Hello all,
A customer is facing out of memory query which looks similar to this situation:
https://www.postgresql.org/message-id/flat/12064.1555298699%40sss.pgh.pa.us#eb519865575bbc549007878a5fb7219b
This PostgreSQL version is 11.18. Some settings:
* shared_buffers: 8GB
* work_mem: 64MB
* effective_cache_size: 24GB
* random/seq_page_cost are by default
* physical memory: 32GB
The query is really large and actually update kind of a materialized view.
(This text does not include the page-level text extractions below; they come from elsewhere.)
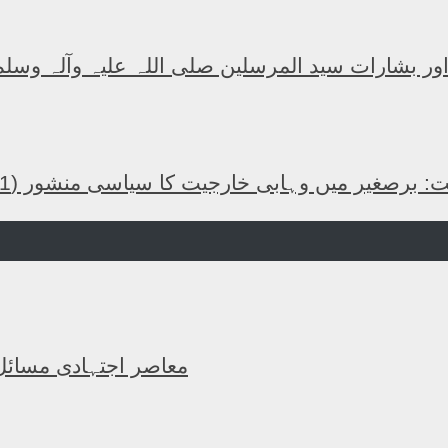
 اور بشارات سید المرسلین صلی اللہ علیہ وآلہ وسلم
: برصغیر میں وہابی خارجیت کا سیاسی منشور (1)
معاصر اجتہادی مسائل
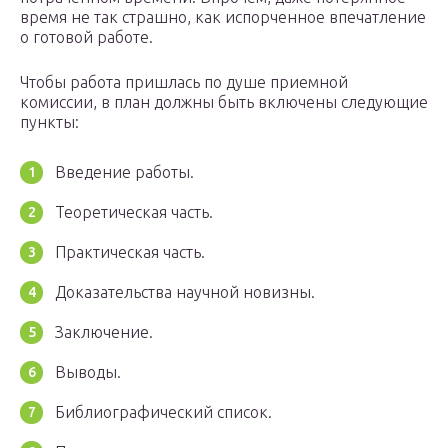
время не так страшно, как испорченное впечатление
о готовой работе.
Чтобы работа пришлась по душе приемной
комиссии, в план должны быть включены следующие
пункты:
Введение работы.
Теоретическая часть.
Практическая часть.
Доказательства научной новизны.
Заключение.
Выводы.
Библиографический список.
The customer records the plans of this query on a regular basis. The explain
analyze of this query before running out of memory was:
https://explain.depesz.com/s/sGOH
The customer is aware he should rewrite this query to optimize it, but it's a
long time process he can not start immediately. To make it run in the meantime,
he actually removed the top CTE to a dedicated table. According to their
experience, it's not the first time they had to split a query this way to make
it work.
I've been able to run this query on a standby myself. I've "call
MemoryContextStats(TopMemoryContext)" every 10s on a run, see the data parsed
(best view with "less -S") and the graph associated with it in attachment. It
shows:
* HashBatchContext goes up to 1441MB after 240s then stay flat until the end
(400s as the last record)
* ALL other context are stable before 240s, but ExecutorState
* ExecutorState keeps rising up to 13GB with no interruption until the memory
exhaustion
I did another run with interactive gdb session (see the messy log session in
attachment, for what it worth). Looking at some backtraces during the memory
inflation close to the end of the query, all of them were having these frames in
common:
[...]
#6 0x0000000000621ffc in ExecHashJoinImpl (parallel=false, pstate=0x31a3378)
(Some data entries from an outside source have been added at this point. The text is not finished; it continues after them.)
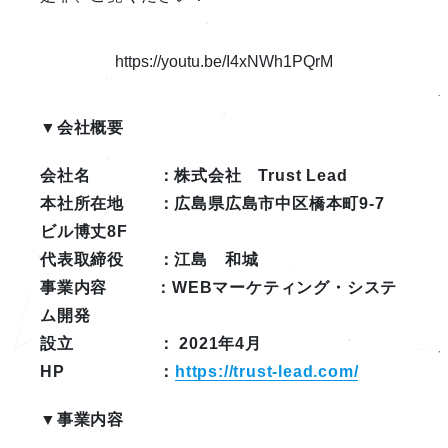
https://youtu.be/I4xNWh1PQrM
▼会社概要
会社名 ：株式会社 Trust Lead
本社所在地 ：広島県広島市中区橋本町9-7
ビル博丈8F
代表取締役 ：江島 和城
事業内容 ：WEBマーケティング・システ
ム開発
設立 ： 2021年4月
HP ：
https://trust-lead.com/
▼事業内容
at nodeHashjoin.c:398 [...]
...which is not really helpful but at least, it seems to come from a hash join
node or some other hash related code. See the gdb session log for more details.
After the out of mem, pmap of this process shows:
430: postgres: postgres <dbname> [local] EXPLAIN
Address Kbytes RSS Dirty Mode Mapping
[...]
0000000002c5e000 13719620 8062376 8062376 rw--- [ anon ]
[...]
Is it usual a backend is requesting such large memory size (13 GB) and
actually use less of 60% of it (7.7GB of RSS)?
Sadly, the database is 1.5TB large and I can not test on a newer major version.
I did not try to check how large would be the required data set to reproduce
this, but it moves 10s of million of rows from multiple tables anyway...
Any idea? How could I help to have a better idea if a leak is actually
occurring and where exactly?
Regards,